Assuming that Ezra was not just following some earlier pronouncement by God, what could have been his general motivation for taking such a severe step? Concerning this point, a number of proposal have been made, but one main reason seems to stand out in most scholars' minds:

    Boda mentions that some trace concern over intermarriage to prevent apostasy, others to preservation of ethnic purity, and still others to a concern that Jewish land might fall into foreign hands, and still others that it was a misguided attempt to purify society by scapegoating certain people. Boda himself feels that religious concerns were uppermost in mind.

    “For Ezra, the postexilic community is religious in character: a cultic community focused on the temple and Torah and concerned with purity / contamination from outsiders.” (Bedford)

    “The increased rigidity of cultural boundaries in the construction of social identity in Ezra-Nehemiah is likely to have been the result of a serious threat of cultural assimilation and political oppression.” (Knauth)

    “The little community was in grave danger of being adsorbed in the syncretism of its stronger and more powerful neighbors.” (Myers)

    “To keep the religion of the Lord pure was the one and only aim of Ezra and the returned exiles.” (Fensham)

    “He [Ezra] realized that not only were these mixed marriages acts of disobedience to God's law, but that it was because of such acts of disobedience in former times that the Jews had been exiled to Babylon.” (Short)

But now we come to the biggest problem most people today have with this whole story – the harshness of the action taken.
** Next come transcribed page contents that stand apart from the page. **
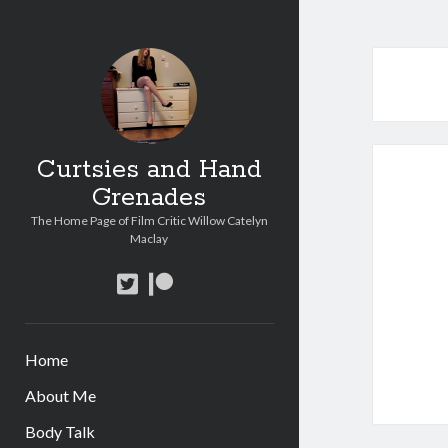
Curtsies and Hand
Grenades
The Home Page of Film Critic Willow Catelyn
Maclay
twitter
patreon
Home
About Me
Body Talk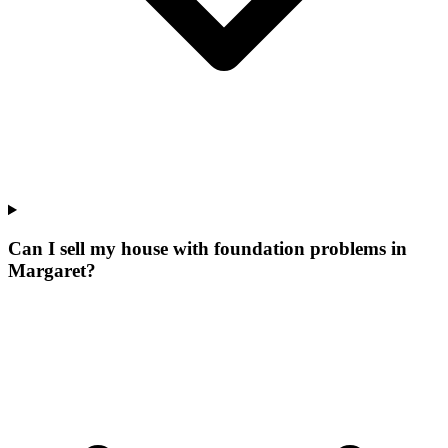
Can I sell my house with foundation problems in
Margaret?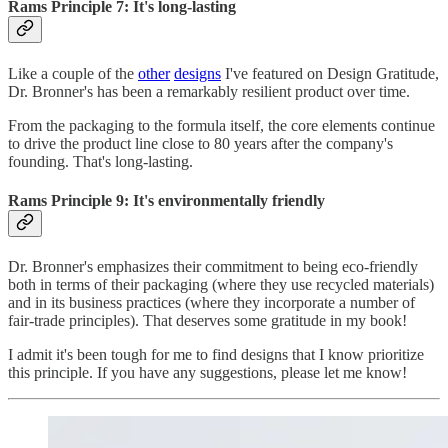
Rams Principle 7: It's long-lasting
Like a couple of the
other
designs
I've featured on Design Gratitude,
Dr. Bronner's has been a remarkably resilient product over time.
From the packaging to the formula itself, the core elements continue
to drive the product line close to 80 years after the company's
founding. That's long-lasting.
Rams Principle 9: It's environmentally friendly
Dr. Bronner's emphasizes their commitment to being eco-friendly
both in terms of their packaging (where they use recycled materials)
and in its business practices (where they incorporate a number of
fair-trade principles). That deserves some gratitude in my book!
I admit it's been tough for me to find designs that I know prioritize
this principle. If you have any suggestions, please let me know!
However, there are some moderating facts that we need to take into account.

Kaiser puts the extent of the problem into perspective somewhat by calculating that only about 0.4% of the population was affected by this ruling.

The rest of Ezra 10 explains that it took all of three months for a group of democratically elected men to carefully examine each of the individual cases involved before taking any action.

The new ruling did not apply to marriages in which the wives had adopted the Jewish religion. In that regard, we can look to the examples of Ruth, Rahab, and Moses' Cushite wife for precedents.

Kaiser and others note that the verb “put away” is not the normal Hebrew word for “divorce.” Thus, we have no way of knowing whether the women and their children were provided for in some manner or other.

Eskenazi notes that the all-important verse Ezra 10:44 in the Hebrew simply reads, “Some had wives with whom they had sons” rather than “All these had married foreign women, and they sent them away with their children.” He concludes that the latter understanding comes from the much later book I Esdras (9:36). “Ezra 10:44 thus does not say that the women and children were expelled. The fate of these families is not recorded in the Hebrew text.”

Despite the above moderating considerations, “this counsel which Shecaniah gave to Ezra might seem cruel and heartless; but it was felt to be essential if the Jewish faith was to survive.” (Short)

And Cundall elaborates on this theme: “The unhappiness caused by these broken homes must be set not only against the initial transgression involved in contracting of the marriages, but also against the ultimate blessing to the whole world that could only come through a purified community. The offence had to be dealt with sternly, and sentiment was not allowed to influence the profound principles involved.”

In closing, I should point out that none of the above should be used for a Christian today as justification for divorcing a spouse who is an unbeliever. Although it may not have been wise to contract such an unequal yoking to begin with, remember Paul's teaching in I Corinthians 7:12-16 that “the unbelieving husband is made holy through his wife, and the unbelieving wife is made holy through her husband. Otherwise, your children would be unclean, but as it is, they are holy.”